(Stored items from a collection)
== Segment start ==

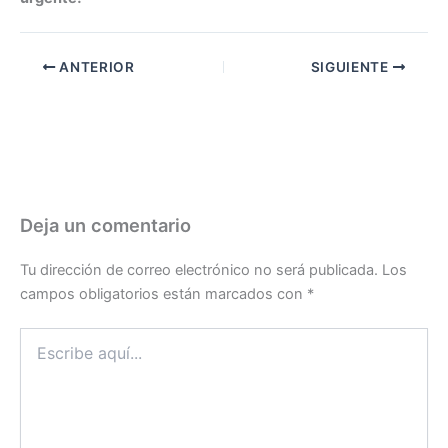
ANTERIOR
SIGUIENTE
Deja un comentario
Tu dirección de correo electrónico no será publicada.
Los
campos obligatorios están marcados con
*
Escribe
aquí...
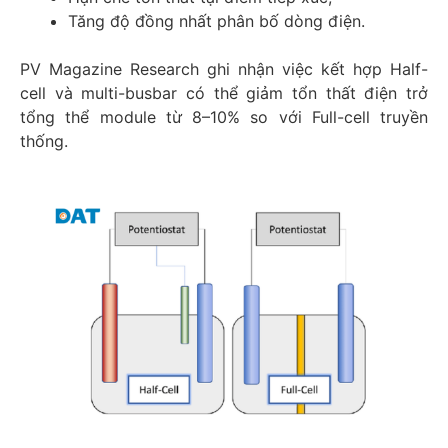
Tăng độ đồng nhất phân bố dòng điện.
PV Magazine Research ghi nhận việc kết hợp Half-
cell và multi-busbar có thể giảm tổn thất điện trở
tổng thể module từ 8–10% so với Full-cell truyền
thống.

== Segment end ==

→ Problem description: Find and copy every line in the entries above where the string "điện" occurs.

→ Solution for this task:
Tăng độ đồng nhất phân bố dòng điện.
cell và multi-busbar có thể giảm tổn thất điện trở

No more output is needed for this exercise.